- _TRY IT_:
Leave the pictures out. Return all other data exactly.

- _RECORDS SHOWN_:
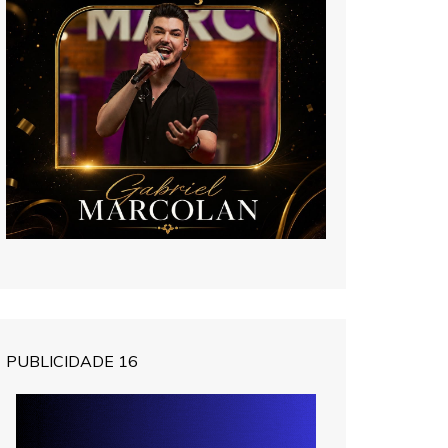
PUBLICIDADE 16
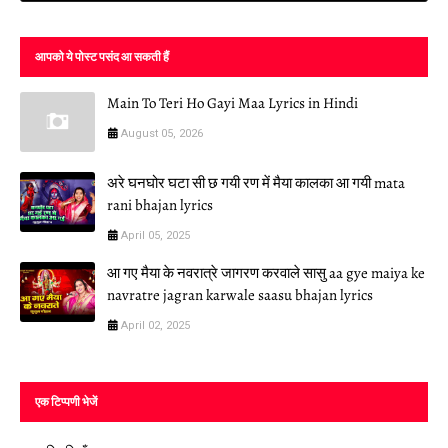
आपको ये पोस्ट पसंद आ सकती हैं
Main To Teri Ho Gayi Maa Lyrics in Hindi
August 05, 2026
अरे घनघोर घटा सी छ गयी रण में मैया कालका आ गयी mata
rani bhajan lyrics
April 05, 2025
आ गए मैया के नवरात्रे जागरण करवाले सासु aa gye maiya ke
navratre jagran karwale saasu bhajan lyrics
April 02, 2025
एक टिप्पणी भेजें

- _RESULT_:
PUBLICIDADE 16
आपको ये पोस्ट पसंद आ सकती हैं
Main To Teri Ho Gayi Maa Lyrics in Hindi
August 05, 2026
अरे घनघोर घटा सी छ गयी रण में मैया कालका आ गयी mata
rani bhajan lyrics
April 05, 2025
आ गए मैया के नवरात्रे जागरण करवाले सासु aa gye maiya ke
navratre jagran karwale saasu bhajan lyrics
April 02, 2025
एक टिप्पणी भेजें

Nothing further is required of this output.